Fr. Bulgakov, a Russian theologian who was very dissatisfied with how Christian theology formulated the issue of the relationship of God and the world, and he brought forth his own theory of the divine chokmah, the premudros, the sophia of God, the divine wisdom as a way of trying to understand it—I think rather unsuccessfully, but nevertheless very interestingly and worth studying, but probably, ultimately, not acceptable—but he tried. He tried his best. But in any case, it’s probably better simply to follow the Church Fathers and Palamas in what they actually do, what they actually say.

But they affirm the mystery negatively, as Fr. Bulgakov pointed out. They said that divinity and creation, the uncreated and the created, or speaking, taking the cue from the divinity and the humanity, the one Person of Jesus Christ, are united in a perfect union, and then they use four negative adverbs: achoristos, adiairetos, atreptos, and asynchytos, in Greek, which means without separation and without division, but without fusion and without changing. So God is always God, creatures are always creatures, but there is a real union that is effected by the grace of God through his divine energies, where humanity really can become co-worker with God and can really be deified. Human beings can really know God through his divine actions and energies.

Ultimately these actions and energies of God, they all proceed from the Father, through the Son, and are accomplished in us by the Holy Spirit. And that means that all the divine energies and actions and operations of God, from creation to redemption to salvation to deification to transfiguration to glorification are all enacted by agency of the Logos who is incarnate as Jesus Christ—in other words, by the agency of Christ himself, as the Creed says, following St. Paul, “through whom all things were made”—and by the accomplishing action of the power of the divine breath, the divine wind, the divine Spirit, the Holy Spirit, the all-holy, good, and life-creating spirit.

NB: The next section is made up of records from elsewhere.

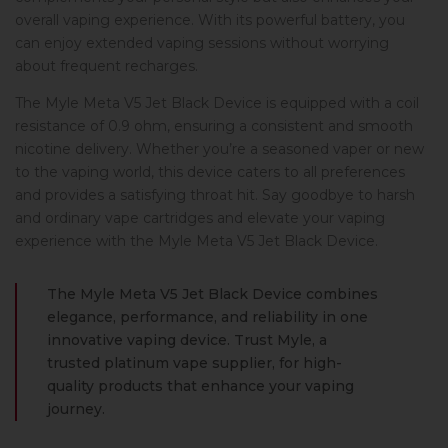
overall vaping experience. With its powerful battery, you
can enjoy extended vaping sessions without worrying
about frequent recharges.
The Myle Meta V5 Jet Black Device is equipped with a coil
resistance of 0.9 ohm, ensuring a consistent and smooth
nicotine delivery. Whether you’re a seasoned vaper or new
to the vaping world, this device caters to all preferences
and provides a satisfying throat hit. Say goodbye to harsh
and ordinary vape cartridges and elevate your vaping
experience with the Myle Meta V5 Jet Black Device.
The Myle Meta V5 Jet Black Device combines
elegance, performance, and reliability in one
innovative vaping device. Trust Myle, a
trusted platinum vape supplier, for high-
quality products that enhance your vaping
journey.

So you have Father, Son, and Holy Spirit acting in the world from the Father, through the Son, in the Spirit, the Spirit in us through the Son, taking us into communion with Father, and there really is a union without separation or division, but without fusion and mingling. God doesn’t become a creature; creatures don’t become God. God doesn’t stop being God; creatures don’t stop being creatures. God is always God, and he can’t stop being God, and creatures are always creatures and can’t stop being creatures.

Nevertheless, the union exists without a separation and a division. We abide in God; God abides in us. We in him, he in us—what the process theologians would call panentheism: God is in everything, and everything is in God.

…Bulgakov, when he tried to solve the problem of how uncreated relates to created, he said a sentence once which is unacceptable. He said the creation, wisdom in its created form—he [spoke] about the uncreated wisdom and the created wisdom—he said is God in created form, that the cosmos is God in created form. Well, that comes close to process theology. However, I think the classical patristic Orthodox theology, following the Bible, would say God doesn’t have a created form—God is God—but that creatures in the forms that they have show forth and manifest that which exists in an incomprehensible manner within the Godhead—that would be the truth, that there are the divine ideas, the divine logoi of all creation that exist in God and are somehow even actualized in the divine manner within the divinity.

As the Roman Catholic great monk, Thomas Merton, a writer, a thinker, a philosopher, a spiritual writer said, “When I go out to feed the rabbits, I contemplate the eternal rabbithood of God.” Now, he wasn’t a Platonist who said, “I go out and contemplate the perfect rabbit in the divine idea of rabbit that exists in the Platonic world of ideas.” What he meant by “the eternal rabbithood of God” was that God himself actualizes within divinity something somehow someway that we can’t even imagine that has its created form in that little rabbit or in that tree or in that lion. Here the holy Fathers would speak about all of these elements in creation being symbolic of God, and by the way, they are. Everything that exists in the created order can somehow symbolize and manifest God, can give us an idea of God.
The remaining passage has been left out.